Sorry to say that but "victims" isn't specific enough. Two small, light weight girls in sleeping bags are scarily easy to carry. With only scared, bound and injured Denise it's nothing one man couldn't do.
Also risk of being noticed, in the dark, wooded area, (which you know well and attend regularly) is almost non existent.
Who could notice him? Little girls from urban areas? One of few teenagers using lights while attempting to see something in the dark? That's no danger.
 
Sorry to say that but "victims" isn't specific enough. Two small, light weight girls in sleeping bags are scarily easy to carry. With only scared, bound and injured Denise it's nothing one man couldn't do.
Also risk of being noticed, in the dark, wooded area, (which you know well and attend regularly) is almost non existent.
Who could notice him? Little girls from urban areas? One of few teenagers using lights while attempting to see something in the dark? That's no danger.


Victim(s) as in plural , multiple more than 1 victim, child or not .

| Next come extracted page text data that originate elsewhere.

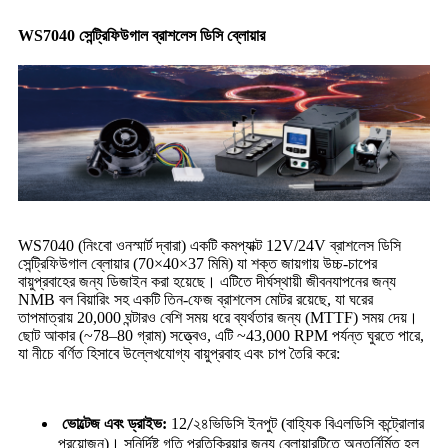
WS7040 সেন্ট্রিফিউগাল ব্রাশলেস ডিসি ব্লোয়ার
WS7040 (নিংবো ওনস্মার্ট দ্বারা) একটি কমপ্যাক্ট 12V/24V ব্রাশলেস ডিসি
সেন্ট্রিফিউগাল ব্লোয়ার (70×40×37 মিমি) যা শক্ত জায়গায় উচ্চ-চাপের
বায়ুপ্রবাহের জন্য ডিজাইন করা হয়েছে। এটিতে দীর্ঘস্থায়ী জীবনযাপনের জন্য
NMB বল বিয়ারিং সহ একটি তিন-ফেজ ব্রাশলেস মোটর রয়েছে, যা ঘরের
তাপমাত্রায় 20,000 ঘন্টারও বেশি সময় ধরে ব্যর্থতার জন্য (MTTF) সময় দেয়।
ছোট আকার (~78–80 গ্রাম) সত্ত্বেও, এটি ~43,000 RPM পর্যন্ত ঘুরতে পারে,
যা নীচে বর্ণিত হিসাবে উল্লেখযোগ্য বায়ুপ্রবাহ এবং চাপ তৈরি করে:
ভোল্টেজ এবং ড্রাইভ:
12
ভিডিসি ইনপুট (বাহ্যিক বিএলডিসি কন্ট্রোলার
/২৪
প্রয়োজন)। সুনির্দিষ্ট গতি প্রতিক্রিয়ার জন্য ব্লোয়ারটিতে অন্তর্নির্মিত হল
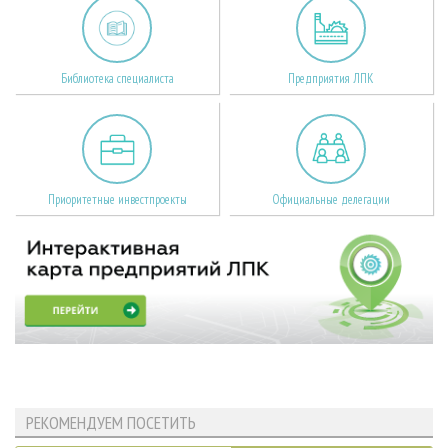
Библиотека специалиста
Предприятия ЛПК
Приоритетные инвестпроекты
Официальные делегации
РЕКОМЕНДУЕМ ПОСЕТИТЬ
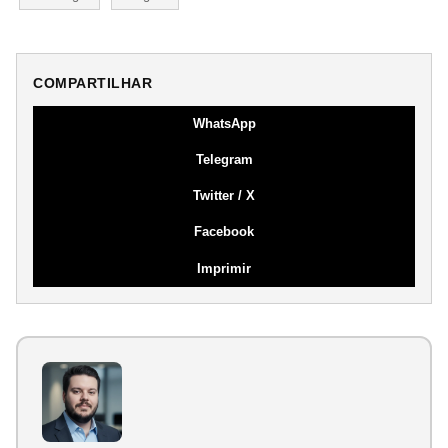
COMPARTILHAR
WhatsApp
Telegram
Twitter / X
Facebook
Imprimir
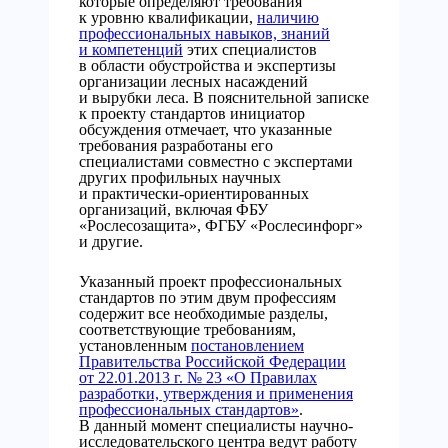
которые определяют требования
к уровню квалификации,
наличию
профессиональных навыков, знаний
и компетенций
этих специалистов
в области обустройства и экспертизы
организации лесных насаждений
и вырубки леса. В пояснительной записке
к проекту стандартов инициатор
обсуждения отмечает, что указанные
требования разработаны его
специалистами совместно с экспертами
других профильных научных
и практически-ориентированных
организаций, включая ФБУ
«Рослесозащита», ФГБУ «Рослесинфорг»
и другие.
Указанный проект профессиональных
стандартов по этим двум профессиям
содержит все необходимые разделы,
соответствующие требованиям,
установленным
постановлением
Правительства Российской Федерации
от 22.01.2013 г. № 23 «О Правилах
разработки, утверждения и применения
профессиональных стандартов»
.
В данный момент специалисты научно-
исследовательского центра ведут работу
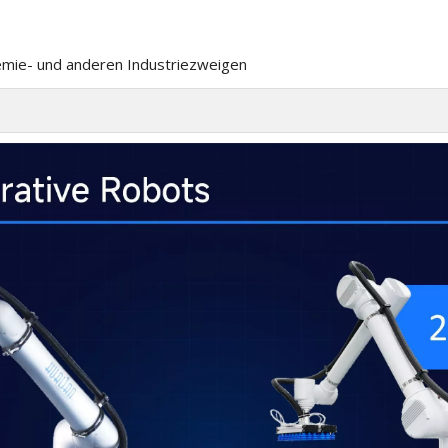
hemie- und anderen Industriezweigen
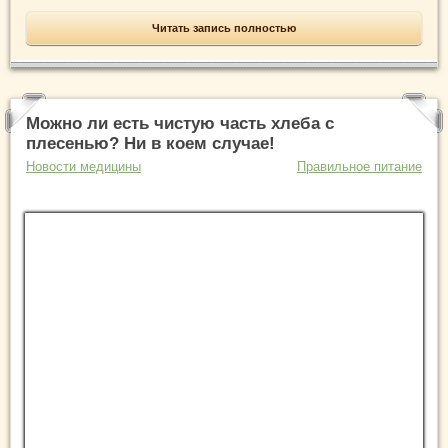
Читать запись полностью
Можно ли есть чистую часть хлеба с
плесенью? Ни в коем случае!
Новости медицины
Правильное питание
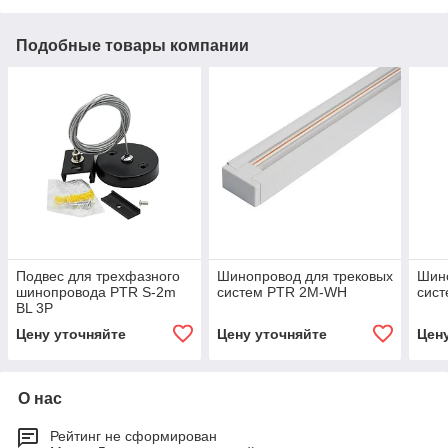
Подобные товары компании
Подвес для трехфазного
Шинопровод для трековых
Шино
шинопровода PTR S-2m
систем PTR 2M-WH
сис
BL 3P
Цену уточняйте
Цену уточняйте
Цен
О нас
Рейтинг не сформирован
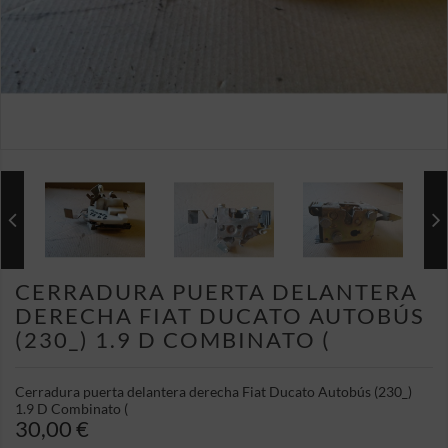
CERRADURA PUERTA DELANTERA
DERECHA FIAT DUCATO AUTOBÚS
(230_) 1.9 D COMBINATO (
Cerradura puerta delantera derecha Fiat Ducato Autobús (230_)
1.9 D Combinato (
30,00 €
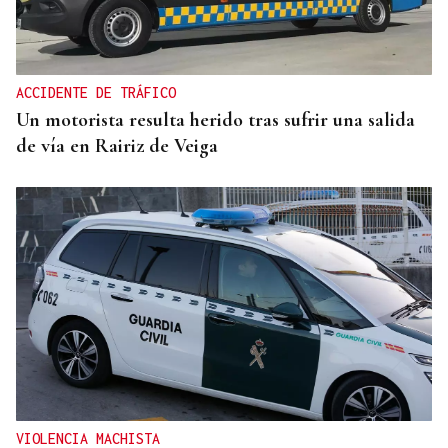
La ourensana Anna Soares roza el podio del
Campeonato de España de Ajedrez
ACCIDENTE DE TRÁFICO
Un motorista resulta herido tras sufrir una salida
de vía en Rairiz de Veiga
VIOLENCIA MACHISTA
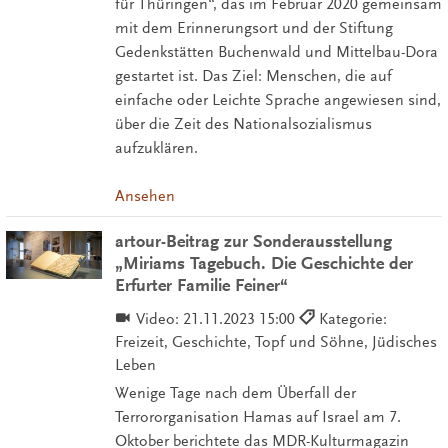
für Thüringen“, das im Februar 2020 gemeinsam
mit dem Erinnerungsort und der Stiftung
Gedenkstätten Buchenwald und Mittelbau-Dora
gestartet ist. Das Ziel: Menschen, die auf
einfache oder Leichte Sprache angewiesen sind,
über die Zeit des Nationalsozialismus
aufzuklären.
Ansehen
artour-Beitrag zur Sonderausstellung
„Miriams Tagebuch. Die Geschichte der
Erfurter Familie Feiner“
Video:
21.11.2023 15:00
Kategorie:
Freizeit, Geschichte, Topf und Söhne, Jüdisches
Leben
Wenige Tage nach dem Überfall der
Terrororganisation Hamas auf Israel am 7.
Oktober berichtete das MDR-Kulturmagazin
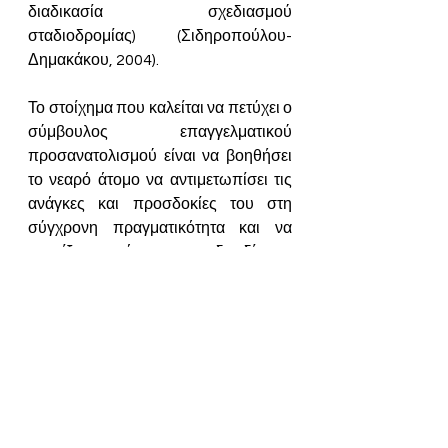
διαδικασία σχεδιασμού 
σταδιοδρομίας) (Σιδηροπούλου-
Δημακάκου, 2004).
Το στοίχημα που καλείται να πετύχει ο 
σύμβουλος επαγγελματικού 
προσανατολισμού είναι να βοηθήσει 
το νεαρό άτομο να αντιμετωπίσει τις 
ανάγκες και προσδοκίες του στη 
σύγχρονη πραγματικότητα και να 
στηρίξει το άτομο στη διεκδίκηση 
προοπτικών για το μέλλον, στη 
δημιουργία χαρακτήρα ενδυνάμωσης, 
εκπαίδευσης και πρόληψης.
Δέσπω Κυρμίτση (BSc, MA)
Σύμβουλος σταδιοδρομίας και 
επαγγελματικού Προσανατολισμού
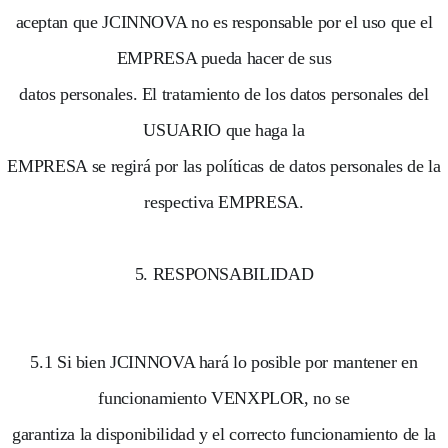
aceptan que JCINNOVA no es responsable por el uso que el
EMPRESA pueda hacer de sus
datos personales. El tratamiento de los datos personales del
USUARIO que haga la
EMPRESA se regirá por las políticas de datos personales de la
respectiva EMPRESA.
5. RESPONSABILIDAD
5.1 Si bien JCINNOVA hará lo posible por mantener en
funcionamiento VENXPLOR, no se
garantiza la disponibilidad y el correcto funcionamiento de la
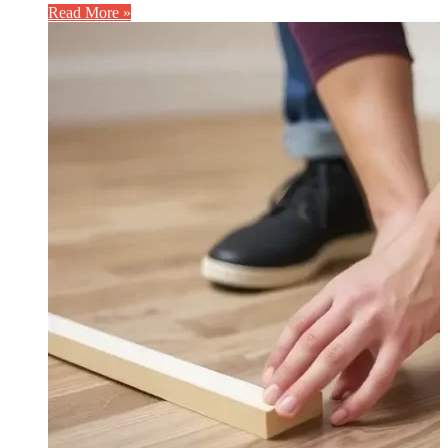
Read More »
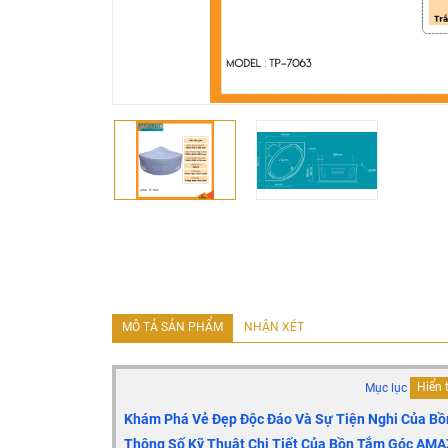
MÔ TẢ SẢN PHẨM
NHẬN XÉT
Mục lục
Hiển 
Khám Phá Vẻ Đẹp Độc Đáo Và Sự Tiện Nghi Của 
Thông Số Kỹ Thuật Chi Tiết Của Bồn Tắm Góc AM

The offender has no idea who may be around that site there cold be counselors or yes other people to alert the counselors of someone carrying (as you seem to be asserting) a child or children across the campground .

Thats risk, its high risk , the danger there is being discovered

He didnt take them away from the camp to kill them he did it near an entrance. If he simply intended to kill them he could've done that where they lay in the tent.